La finance est-elle sous contrôle? "Posée en ces termes, il est clair que la réponse est non, déclare Laurence Scialom, professeur à l’Université de Nanterre, d’un ton catégorique. Tant que les États n'auront pas les mains libres pour gérer les crises bancaires, la finance échappera à toute régulation et nous ne pourrons que tenter d’en atténuer les dérives."
Même constat pour le député européen Pascal Canfin, membre de la Commission des affaires économiques et monétaires, qui appelle à la raison. "La situation actuelle est moralement insoutenable", dénonce-t-il. Reprenant l’exemple des matières premières, l’élu d’Europe Ecologie s’en prend à la volatilité des prix qu’il qualifie d’ "injustifiable" et qui n’a pour seul intérêt que de multiplier les flux boursiers. "Il est étrange qu’un actif financier se doive d’avoir un prix à tout moment. Le prix d’une carotte ne varie pas toutes les demi-secondes au supermarché, pourquoi devrait-il en être ainsi avec le prix du blé et du pétrole sur les places boursières ? Il faut mettre fin à cette hystérie de la super grande vitesse des transactions financières."

Définir avant d’agir…

Selon Jean-Paul Pollin, professeur à l'Université d'Orléans, il est important de bien cerner le problème. "Il convient de distinguer les banques dites "utiles", qui gèrent les paiements et les crédits, des banques d'investissement.
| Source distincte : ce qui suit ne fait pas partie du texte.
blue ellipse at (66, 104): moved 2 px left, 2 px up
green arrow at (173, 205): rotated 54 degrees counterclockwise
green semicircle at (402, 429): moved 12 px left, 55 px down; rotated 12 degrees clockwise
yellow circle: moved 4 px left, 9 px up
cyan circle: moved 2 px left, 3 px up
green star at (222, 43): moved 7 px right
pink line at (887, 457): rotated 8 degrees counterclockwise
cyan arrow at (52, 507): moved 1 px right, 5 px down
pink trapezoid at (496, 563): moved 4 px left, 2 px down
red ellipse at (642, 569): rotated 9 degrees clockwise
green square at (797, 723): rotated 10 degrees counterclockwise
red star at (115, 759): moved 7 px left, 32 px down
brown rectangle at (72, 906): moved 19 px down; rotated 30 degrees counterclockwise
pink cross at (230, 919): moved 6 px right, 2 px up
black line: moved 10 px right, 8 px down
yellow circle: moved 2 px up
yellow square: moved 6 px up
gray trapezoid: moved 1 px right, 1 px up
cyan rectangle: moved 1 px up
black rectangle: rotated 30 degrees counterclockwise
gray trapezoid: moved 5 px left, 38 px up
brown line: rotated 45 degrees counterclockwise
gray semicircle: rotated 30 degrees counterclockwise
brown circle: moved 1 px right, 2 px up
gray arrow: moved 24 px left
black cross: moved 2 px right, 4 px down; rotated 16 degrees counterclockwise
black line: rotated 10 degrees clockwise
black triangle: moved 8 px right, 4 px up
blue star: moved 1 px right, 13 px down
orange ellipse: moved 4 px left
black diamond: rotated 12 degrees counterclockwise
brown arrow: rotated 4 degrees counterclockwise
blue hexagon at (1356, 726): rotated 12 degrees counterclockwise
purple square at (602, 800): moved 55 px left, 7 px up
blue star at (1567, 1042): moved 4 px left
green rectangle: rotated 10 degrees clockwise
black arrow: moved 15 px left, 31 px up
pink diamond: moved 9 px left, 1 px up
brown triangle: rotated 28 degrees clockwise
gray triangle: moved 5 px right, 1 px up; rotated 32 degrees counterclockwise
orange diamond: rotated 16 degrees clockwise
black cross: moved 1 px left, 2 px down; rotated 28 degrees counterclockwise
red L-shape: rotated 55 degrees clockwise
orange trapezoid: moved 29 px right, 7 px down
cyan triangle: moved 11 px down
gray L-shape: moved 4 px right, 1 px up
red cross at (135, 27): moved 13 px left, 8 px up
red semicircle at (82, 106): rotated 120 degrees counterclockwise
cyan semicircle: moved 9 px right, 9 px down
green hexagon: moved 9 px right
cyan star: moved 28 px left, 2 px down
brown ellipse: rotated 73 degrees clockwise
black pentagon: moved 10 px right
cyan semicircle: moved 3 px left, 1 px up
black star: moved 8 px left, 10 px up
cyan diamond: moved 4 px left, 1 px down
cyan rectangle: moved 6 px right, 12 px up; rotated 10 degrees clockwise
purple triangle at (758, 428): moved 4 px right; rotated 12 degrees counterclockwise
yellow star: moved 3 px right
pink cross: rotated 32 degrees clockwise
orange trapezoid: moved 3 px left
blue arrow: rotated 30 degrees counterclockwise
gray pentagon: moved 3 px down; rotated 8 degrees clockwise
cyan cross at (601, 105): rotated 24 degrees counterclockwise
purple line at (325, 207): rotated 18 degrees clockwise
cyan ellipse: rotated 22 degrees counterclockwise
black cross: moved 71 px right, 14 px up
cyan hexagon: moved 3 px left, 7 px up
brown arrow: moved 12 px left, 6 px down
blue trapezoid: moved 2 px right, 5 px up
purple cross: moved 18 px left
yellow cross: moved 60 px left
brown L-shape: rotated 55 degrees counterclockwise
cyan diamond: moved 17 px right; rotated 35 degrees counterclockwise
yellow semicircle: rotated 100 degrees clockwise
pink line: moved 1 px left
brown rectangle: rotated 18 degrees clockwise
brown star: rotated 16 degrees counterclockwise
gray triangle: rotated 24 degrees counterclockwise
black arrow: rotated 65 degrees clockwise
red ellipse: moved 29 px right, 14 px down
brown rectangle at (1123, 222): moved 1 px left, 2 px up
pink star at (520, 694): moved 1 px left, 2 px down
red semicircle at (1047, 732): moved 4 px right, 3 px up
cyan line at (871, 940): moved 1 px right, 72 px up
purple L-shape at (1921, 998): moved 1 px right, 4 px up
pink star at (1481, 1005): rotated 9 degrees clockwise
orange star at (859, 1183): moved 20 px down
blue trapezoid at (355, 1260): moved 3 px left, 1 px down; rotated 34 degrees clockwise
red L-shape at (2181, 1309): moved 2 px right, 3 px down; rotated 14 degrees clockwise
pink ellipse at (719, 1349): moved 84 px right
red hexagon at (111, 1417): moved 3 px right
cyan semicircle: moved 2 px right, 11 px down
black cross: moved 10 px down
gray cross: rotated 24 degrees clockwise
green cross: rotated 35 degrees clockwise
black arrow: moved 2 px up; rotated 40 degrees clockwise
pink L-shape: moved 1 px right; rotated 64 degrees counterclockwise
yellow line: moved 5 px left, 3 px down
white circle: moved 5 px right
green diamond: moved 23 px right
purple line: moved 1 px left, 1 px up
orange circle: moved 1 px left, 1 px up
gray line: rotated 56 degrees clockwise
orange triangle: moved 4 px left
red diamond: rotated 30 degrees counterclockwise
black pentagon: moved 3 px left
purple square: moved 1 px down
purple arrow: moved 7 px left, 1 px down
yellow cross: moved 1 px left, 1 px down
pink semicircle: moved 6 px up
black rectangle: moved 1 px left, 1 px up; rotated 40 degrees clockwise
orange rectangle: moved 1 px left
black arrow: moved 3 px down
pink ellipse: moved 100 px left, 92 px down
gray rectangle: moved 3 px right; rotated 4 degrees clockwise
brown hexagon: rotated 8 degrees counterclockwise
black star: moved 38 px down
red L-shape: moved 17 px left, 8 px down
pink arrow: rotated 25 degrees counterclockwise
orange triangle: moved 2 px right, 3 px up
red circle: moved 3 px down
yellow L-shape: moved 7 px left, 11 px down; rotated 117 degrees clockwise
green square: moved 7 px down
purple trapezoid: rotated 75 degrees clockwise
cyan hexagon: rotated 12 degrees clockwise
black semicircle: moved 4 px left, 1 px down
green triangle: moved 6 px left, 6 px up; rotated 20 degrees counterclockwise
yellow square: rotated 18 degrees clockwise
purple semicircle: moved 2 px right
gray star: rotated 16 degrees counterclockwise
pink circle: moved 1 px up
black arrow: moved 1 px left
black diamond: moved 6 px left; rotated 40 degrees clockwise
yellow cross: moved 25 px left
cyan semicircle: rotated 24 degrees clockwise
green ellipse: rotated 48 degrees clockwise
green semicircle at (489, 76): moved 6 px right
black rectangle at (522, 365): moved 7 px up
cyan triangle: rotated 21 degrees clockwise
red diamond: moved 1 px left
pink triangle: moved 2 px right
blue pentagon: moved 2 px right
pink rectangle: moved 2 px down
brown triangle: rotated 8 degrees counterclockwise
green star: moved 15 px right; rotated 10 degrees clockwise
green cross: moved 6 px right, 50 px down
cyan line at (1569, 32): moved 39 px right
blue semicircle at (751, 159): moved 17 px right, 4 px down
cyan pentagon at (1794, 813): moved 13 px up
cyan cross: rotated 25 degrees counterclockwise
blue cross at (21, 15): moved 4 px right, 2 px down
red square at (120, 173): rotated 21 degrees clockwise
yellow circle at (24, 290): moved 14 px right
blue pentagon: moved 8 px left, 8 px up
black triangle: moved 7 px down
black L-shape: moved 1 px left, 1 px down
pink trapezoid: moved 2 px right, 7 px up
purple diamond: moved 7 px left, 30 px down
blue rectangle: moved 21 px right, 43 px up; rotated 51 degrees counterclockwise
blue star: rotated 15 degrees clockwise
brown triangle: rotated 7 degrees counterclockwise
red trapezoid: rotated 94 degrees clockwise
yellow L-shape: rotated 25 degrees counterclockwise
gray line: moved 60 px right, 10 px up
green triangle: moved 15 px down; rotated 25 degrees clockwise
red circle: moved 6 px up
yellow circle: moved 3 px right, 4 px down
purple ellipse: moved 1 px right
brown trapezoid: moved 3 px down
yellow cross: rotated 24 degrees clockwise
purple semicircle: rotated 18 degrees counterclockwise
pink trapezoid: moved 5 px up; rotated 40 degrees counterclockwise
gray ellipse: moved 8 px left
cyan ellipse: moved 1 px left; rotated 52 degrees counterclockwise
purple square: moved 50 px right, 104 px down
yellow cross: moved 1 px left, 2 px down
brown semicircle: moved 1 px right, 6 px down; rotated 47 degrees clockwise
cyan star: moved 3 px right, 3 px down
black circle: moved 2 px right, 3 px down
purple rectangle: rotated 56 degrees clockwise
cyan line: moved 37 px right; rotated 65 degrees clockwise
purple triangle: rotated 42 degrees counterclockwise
Contrôler la finance revient avant tout à mettre sous contrôle ce système bancaire utile." Un point de vue que semble réfuter Jean-François Weber, chef de la division Macrofinance au sein de la Banque de France : "Une première approche assez radicale pourrait effectivement consister à séparer d’une part, les activités des banques commerciales de celles des banques d’investissement et de transformer, d’autre part, les crédits bancaires en investissement, expose-t-il. Cependant, si ces solutions permettraient de sécuriser les dépôts et de supprimer les distorsions, elles ne sont pas entièrement satisfaisantes. L’approche la plus convaincante semble être celle adoptée par le comité de Bâle III, qui a compris la nécessité de mettre en place des ratios de fonds propres pour limiter l'effet de levier et de liquidité."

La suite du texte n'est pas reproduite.